Presidente, qualora ci fossero società di capitali che detenessero di fatto la cooperativa, che cosa cambierebbe?
"Abbiamo sentito oggi il caso sia di Granarolo che di Mezzocorona, ancora più significativo a mio avviso. In quest'ultimo caso, gli agricoltori da una parte sono soci e dall'altra sono azionisti. Da una parte, mi spiego meglio, sono soci fornitori della materia prima, mentre dall'altra diventano azionisti interessati allo stesso business.
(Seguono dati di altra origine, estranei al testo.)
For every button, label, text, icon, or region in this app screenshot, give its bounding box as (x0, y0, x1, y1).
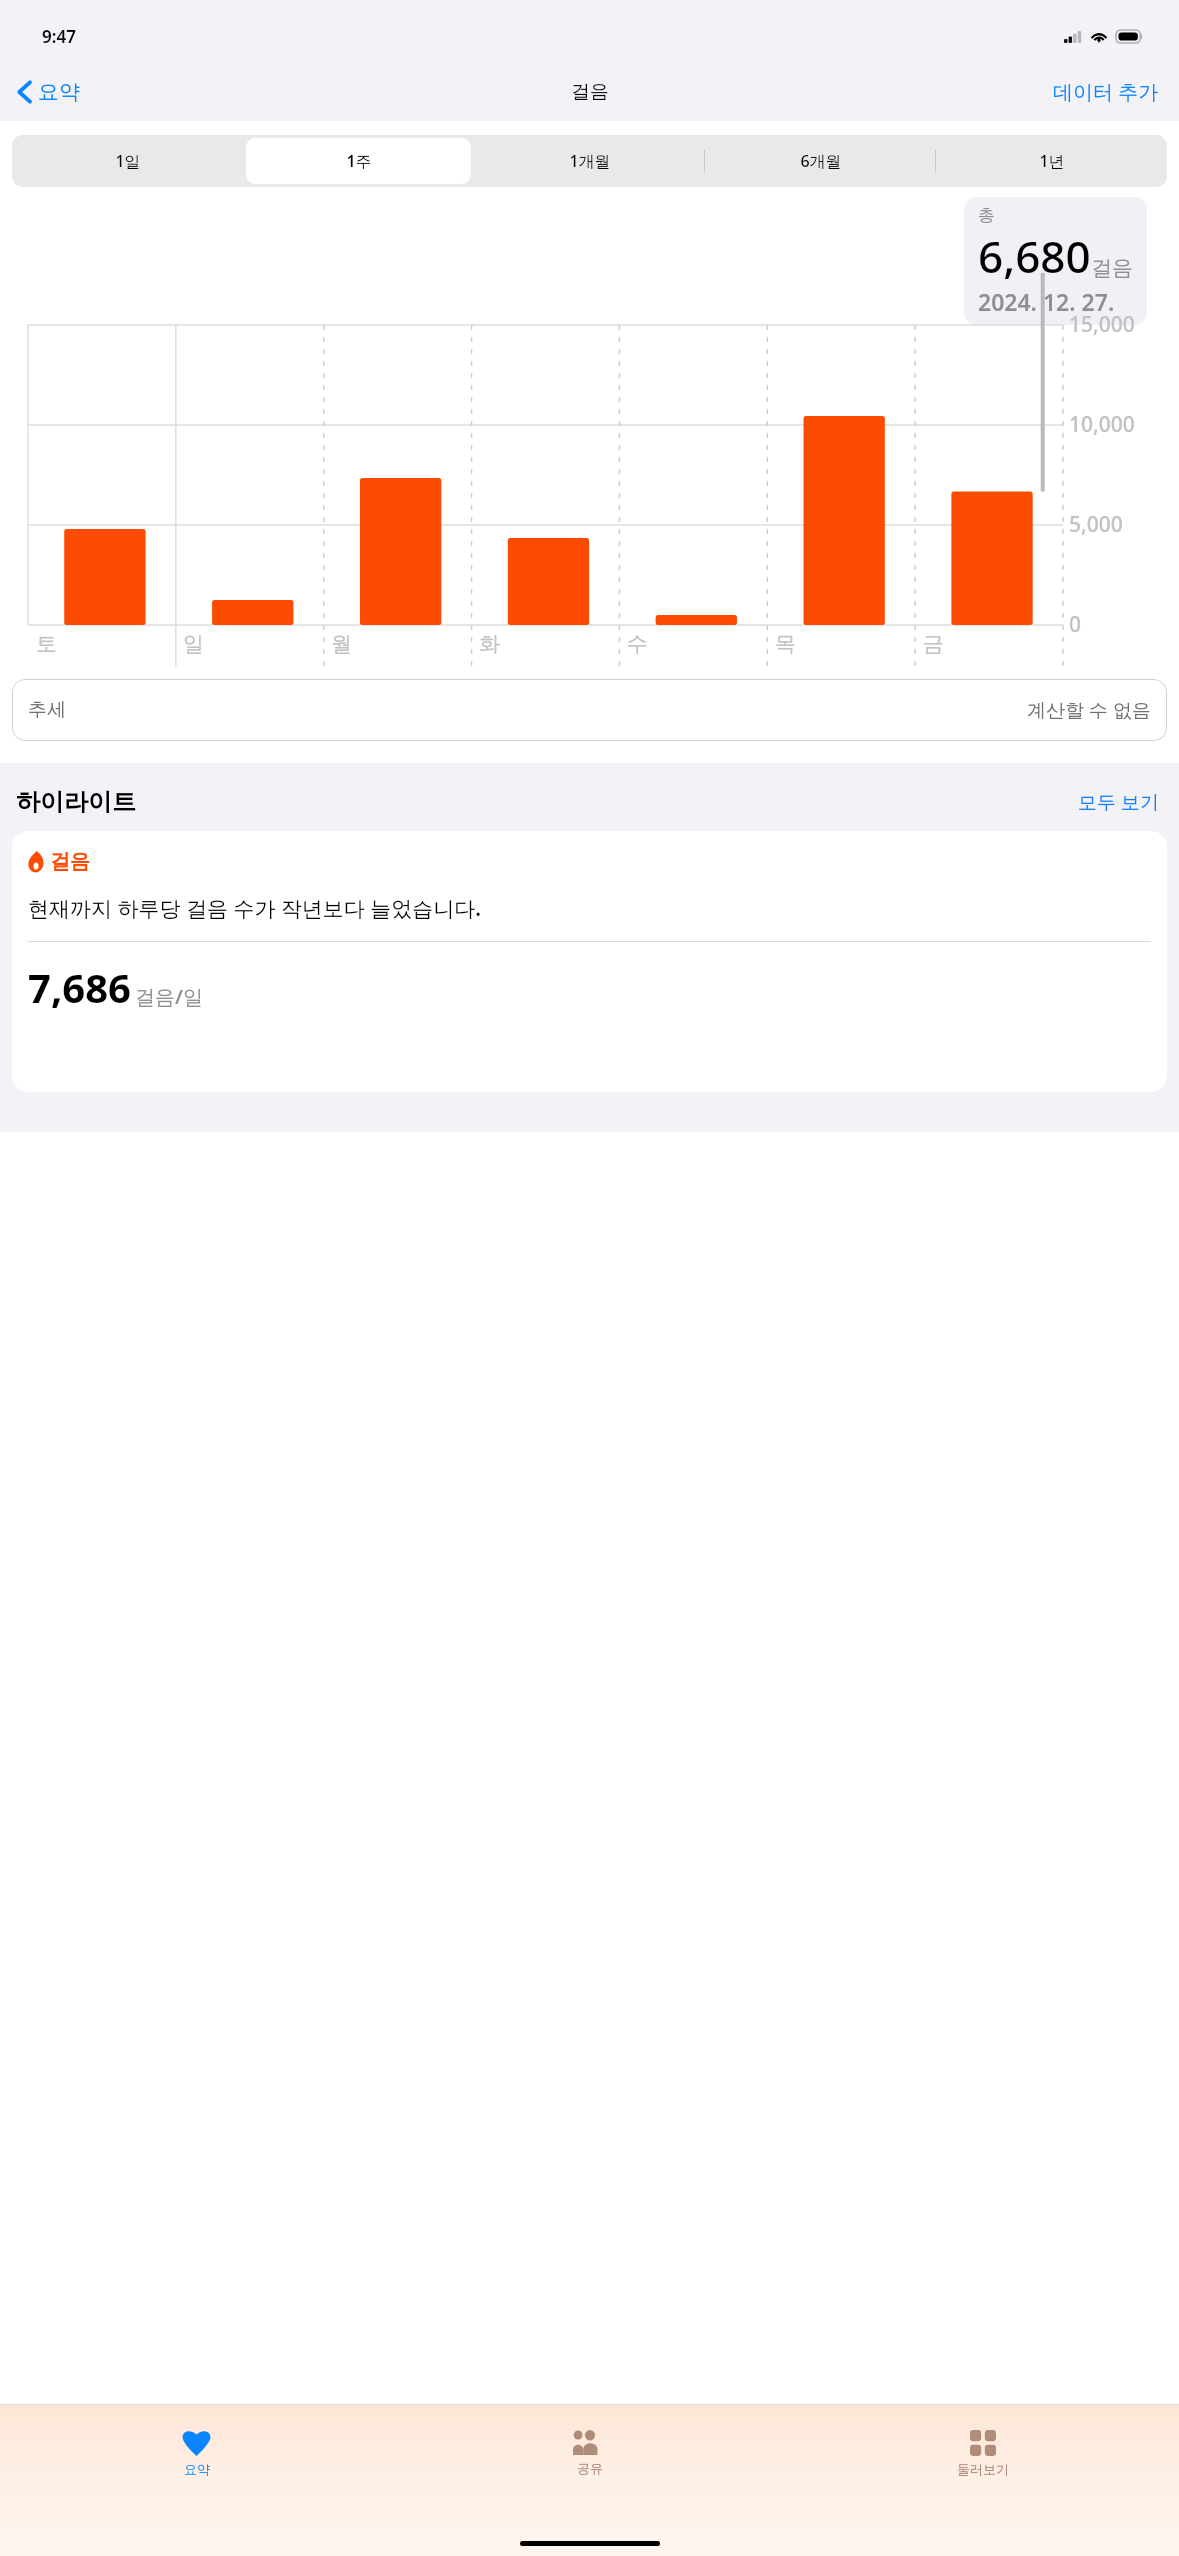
button[interactable]: 요약 (0, 2405, 393, 2501)
staticText: 5,000 (1069, 510, 1123, 539)
staticText: 9:47 (42, 25, 76, 48)
staticText: 월 (331, 631, 352, 657)
staticText: 요약 (184, 2461, 210, 2477)
staticText: 총 (978, 205, 995, 226)
button[interactable]: 1년 (939, 138, 1164, 184)
button[interactable]: 추세 (12, 679, 1167, 741)
staticText: 목 (775, 631, 796, 657)
button[interactable]: 1개월 (477, 138, 702, 184)
staticText: 걸음 (50, 849, 90, 874)
button[interactable]: 1주 (246, 138, 471, 184)
staticText: 7,686 (28, 960, 131, 1014)
staticText: 추세 (28, 698, 66, 722)
staticText: 하이라이트 (16, 787, 136, 817)
button[interactable]: 둘러보기 (786, 2405, 1179, 2501)
staticText: 둘러보기 (957, 2461, 1009, 2477)
staticText: 10,000 (1069, 410, 1135, 439)
staticText: 0 (1069, 610, 1082, 639)
staticText: 2024. 12. 27. (978, 286, 1115, 317)
staticText: 6개월 (800, 150, 842, 172)
staticText: 수 (627, 631, 648, 657)
staticText: 현재까지 하루당 걸음 수가 작년보다 늘었습니다. (28, 894, 482, 923)
staticText: 걸음/일 (135, 983, 203, 1010)
staticText: 1일 (115, 150, 141, 172)
button[interactable]: 6개월 (708, 138, 933, 184)
staticText: 1년 (1039, 150, 1065, 172)
staticText: 6,680 (978, 226, 1091, 286)
staticText: 데이터 추가 (1053, 78, 1159, 105)
staticText: 15,000 (1069, 310, 1135, 339)
staticText: 1개월 (569, 150, 611, 172)
staticText: 1주 (346, 150, 372, 172)
staticText: 일 (183, 631, 204, 657)
staticText: 걸음 (1091, 255, 1133, 281)
staticText: 요약 (38, 79, 80, 105)
button[interactable]: 1일 (15, 138, 240, 184)
staticText: 화 (479, 631, 500, 657)
button[interactable]: 공유 (393, 2405, 786, 2501)
staticText: 공유 (577, 2460, 603, 2476)
button[interactable]: 걸음 (12, 831, 1167, 1092)
staticText: 모두 보기 (1078, 789, 1159, 815)
staticText: 계산할 수 없음 (1027, 697, 1151, 723)
button[interactable]: 요약 (12, 75, 86, 109)
staticText: 토 (36, 631, 57, 657)
button[interactable]: 데이터 추가 (1047, 74, 1165, 109)
button[interactable]: 모두 보기 (1074, 787, 1163, 817)
staticText: 금 (923, 631, 944, 657)
staticText: 걸음 (571, 80, 609, 104)
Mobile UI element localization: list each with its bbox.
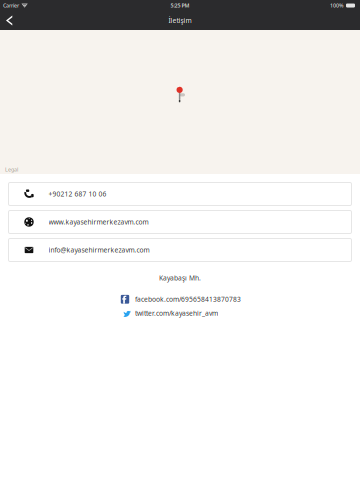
staticText: Legal (5, 166, 18, 173)
button[interactable]: twitter.com/kayasehir_avm (0, 309, 360, 318)
staticText: twitter.com/kayasehir_avm (135, 309, 218, 318)
button[interactable]: info@kayasehirmerkezavm.com (8, 238, 352, 262)
staticText: info@kayasehirmerkezavm.com (48, 246, 150, 254)
staticText: Kayabaşı Mh. (159, 274, 201, 282)
button[interactable]: +90212 687 10 06 (8, 182, 352, 206)
button[interactable]: www.kayasehirmerkezavm.com (8, 210, 352, 234)
staticText: İletişim (168, 16, 192, 25)
button[interactable]: Back (0, 12, 21, 30)
staticText: www.kayasehirmerkezavm.com (48, 218, 148, 226)
staticText: Carrier (3, 2, 19, 9)
button[interactable]: facebook.com/695658413870783 (0, 295, 360, 304)
staticText: 5:25 PM (170, 2, 190, 9)
staticText: +90212 687 10 06 (48, 190, 106, 198)
staticText: 100% (330, 2, 344, 9)
staticText: facebook.com/695658413870783 (135, 295, 241, 304)
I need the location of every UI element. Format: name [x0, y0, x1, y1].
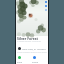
staticText: Lena Vale, in Nordica [22, 47, 46, 50]
staticText: Share [32, 61, 38, 64]
staticText: Snow settles across the silver branches [17, 51, 47, 54]
button[interactable]: Lena Vale, in Nordica [18, 46, 47, 50]
staticText: A quiet winter morning among tall pines [17, 40, 47, 43]
staticText: Save [17, 61, 22, 64]
button[interactable]: Share [31, 56, 38, 64]
button[interactable]: Favourite [16, 56, 23, 64]
staticText: Silver Forest [17, 36, 38, 41]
Ma sono sempre i produttori al centro: è questo l'esempio da prendere in considerazione".
In questa fase, parlando di Pac, qual è la posizione di Agrinsieme?
"Bisogna essere chiari. La Pac attuale sta mettendo in difficoltà le aziende agricole; molte realtà stanno chiudendo. Con questo impianto della Politica agricola comune non avremo la salvezza del settore. C’è pertanto la necessità di orientare la Pac in modo diverso".
In quale direzione?
"Abbiamo degli esempi dell'Ocm che stanno dando delle opportunità alle aziende agricole. Noi siamo convinti che il futuro della Pac possa essere in parte orientato agli aiuti diretti. Parliamo ovviamente di quelli finalizzati alla disciplina ambientale, mentre gli incentivi legati agli investimenti devono rimanere agganciati al Secondo pilastro. Tale meccanismo, in estrema sintesi, metterebbe le aziende in condizione di poter investire e di innovare".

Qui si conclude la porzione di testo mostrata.